SocraticGadfly: Libertarians sue Texas again over election law; Greens AWOL

December 10, 2021

Libertarians sue Texas again over election law; Greens AWOL

From an edited version of a Libertarian Party of Texas news release:

The Libertarian Party of Texas, along with several individual plaintiffs, represented by Gordon, Arata, Montgomery, Barnett, McCollam, Duplantis & Eagan, LLC filed suit against the Texas Secretary of State, John B. Scott and Texas Deputy Secretary of State Jose A. Esparaza. The complaint asserts that Section 181.0311 of the Texas Election Code requiring third party candidates to pay a fee, or submit a petition in lieu thereof, in order to be considered for nomination is unconstitutional and infringes on the rights to free speech, free association, and equal protection.

In Texas, filing fees paid by Republican and Democrat candidates are used to offset the cost of primary elections, which are largely paid from the General Fund, utilizing taxpayer dollars. In contrast, ballot-qualified Libertarian Party and Green Party candidates do not participate in primaries, and instead participate in Party-funded nominating conventions. Additionally, fees paid by primary party candidates go to their Parties, while non-primary candidates are required to submit payment to the Secretary of State, thus to the general fund.
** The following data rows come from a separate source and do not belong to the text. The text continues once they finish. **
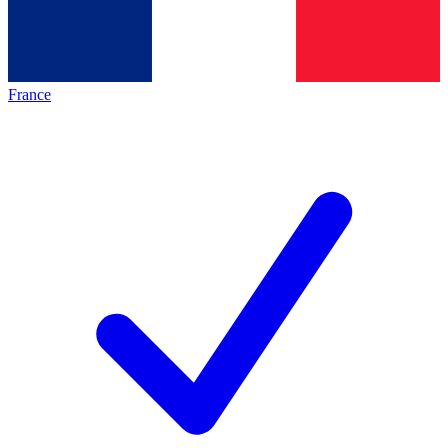
France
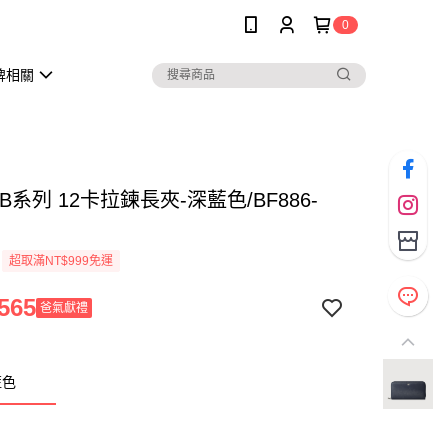
0
牌相關
B系列 12卡拉鍊長夾-深藍色/BF886-
超取滿NT$999免運
565
爸氣獻禮
藍色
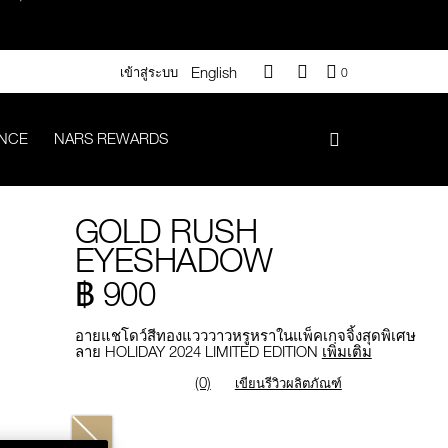
English
QUANTITY
เข้าสู่ระบบ
0
OF
ITEMS
IN
ANCE
NARS REWARDS
CART
IS
า 500.-
GOLD RUSH
.-
EYESHADOW
฿ 900
อายแชโดว์สีทองแวววาวหรูหราในแพ็คเกจจิ้งสุดพิเศษ
ลาย HOLIDAY 2024 LIMITED EDITION
เพิ่มเติม
#Vanilla มูลค่า 700 .-
(0)
เขียนรีวิวผลิตภัณฑ์
iptok มูลค่า 690.-
Variations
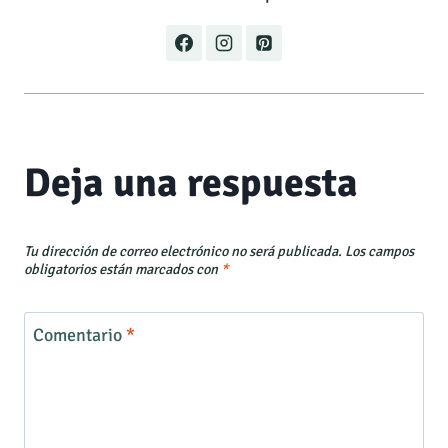
Deja una respuesta
Tu dirección de correo electrónico no será publicada.
Los campos
obligatorios están marcados con
*
Comentario
*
“The passage of H.B. 2504 in 2019 began the Texas Legislature's attack on free and fair elections and we are taking the necessary steps to protect voters’ rights. By passing S.B. 2093 this year and continuing their war against competition at the polls, while simultaneously claiming to want real election reform, Republicans and Democrats once again prove they are more than willing to work together so long as it ensures voters only have the two of them to choose between. Electing our representatives is a fundamental practice of liberty and to deny Texas voters a choice at the ballot box is antithetical to representative democracy,” Libertarian Party of Texas Chair Whitney Bilyeu said in conjunction with the filing of the suit.
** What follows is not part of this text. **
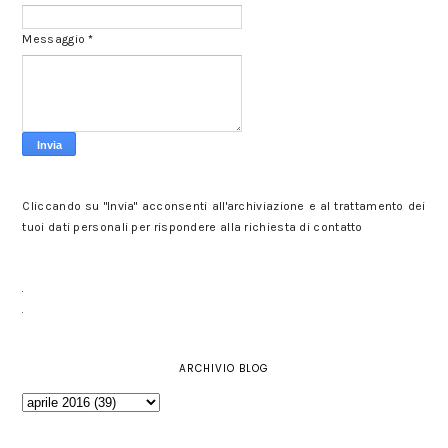
Messaggio
*
Cliccando su "Invia" acconsenti all'archiviazione e al trattamento dei
tuoi dati personali per rispondere alla richiesta di contatto
ARCHIVIO BLOG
The state’s claimed legitimate interest in only having candidates who’ve demonstrated a modicum of support appear on the ballot is already met for those applying through a ballot-qualified convention party, Nathan Moxley of the Libertarian Party of Texas said in a news release.
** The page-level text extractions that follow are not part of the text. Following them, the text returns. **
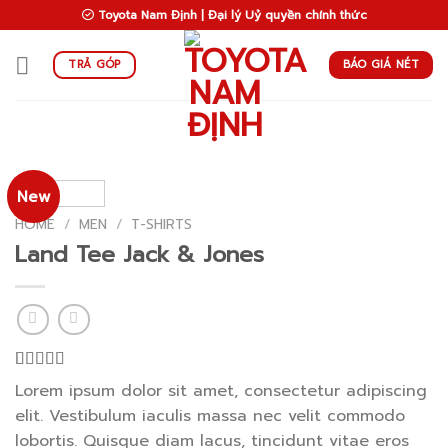
Skip
Toyota Nam Định | Đại lý Uỷ quyền chính thức
to
content
BÁO GIÁ NÉT
TRẢ GÓP
New
HOME
/
MEN
/
T-SHIRTS
Land Tee Jack & Jones
Rated
2
Lorem ipsum dolor sit amet, consectetur adipiscing
4.00
out
elit. Vestibulum iaculis massa nec velit commodo
of 5
based on
lobortis. Quisque diam lacus, tincidunt vitae eros
customer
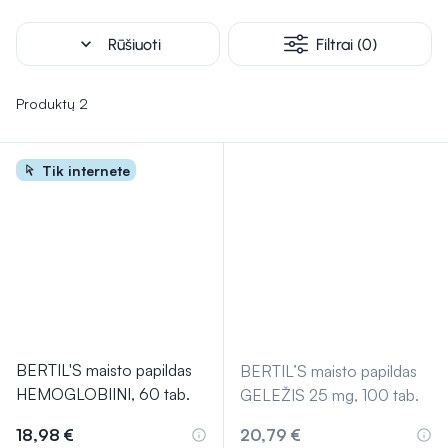
ritmą. Taip pat rasite papildų, praturtintų antioksidantais,
kurie gali padėti apsaugoti kraujagysles nuo oksidacinės
expand_more
Rūšiuoti
Filtrai (0)
pažaidos. Produktai tinka įvairaus amžiaus žmonėms,
siekiantiems rūpintis savo širdimi ir kraujagyslėsmis.
Produktų 2
Tik internete
BERTIL'S maisto papildas
BERTIL’S maisto papildas
HEMOGLOBIINI, 60 tab.
GELEŽIS 25 mg, 100 tab.
18,98 €
20,79 €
Additionally, third parties may only place one candidate on the ballot for each race, thus eliminating any danger of ballot overcrowding. Plaintiffs are seeking injunctive relief and an overturning of this unconstitutional legislation.

OK, my further take.

Given that Bilyeu lives in Harris County, heartland of Texas Greens (the fact that Greens are thin on the ground in Travis County says something both about the Green Party and about environmentalism there), surely some Greens know about this. They may have known when it was filed. It's sad that this isn't a "bipartisan third party" filing. I assume that Greens don't even have a friendly brief of support filed. Of course, as I Tweeted snarkily yesterday, I'm talking about a state party that has had two Tweets in the past month.

The suit is here.

That said, re HB 2504? Living in Drew Springer's district, I'm quite familiar with its ramifications, as well as with the unified Libertarian-Green federal lawsuit over that and related issues, which is part of why I don't like that this one isn't, so far at least, "bipartisan." I also, in relation to my non-snarky snark, and the "two Tweets" (and nothing on the Texas Greens website) blogged a couple of months after the federal suit about the Texas Greens' disorganization at that time, among other things. That old shibboleth/bugaboo of "consensus" (a wrong turn that may or may not be over-extrapolating from the Ten Key Values, which don't mention the idea) continues to bite. I've blogged before about the overinterpretation of the "decentralization" issue. You know who else has required 2/3 supermajorities? The old cloture standard of the U.S. Senate. The Democratic Party on presidential nominations until 1936. In both cases, driven by Southern white racism giving a minority veto power.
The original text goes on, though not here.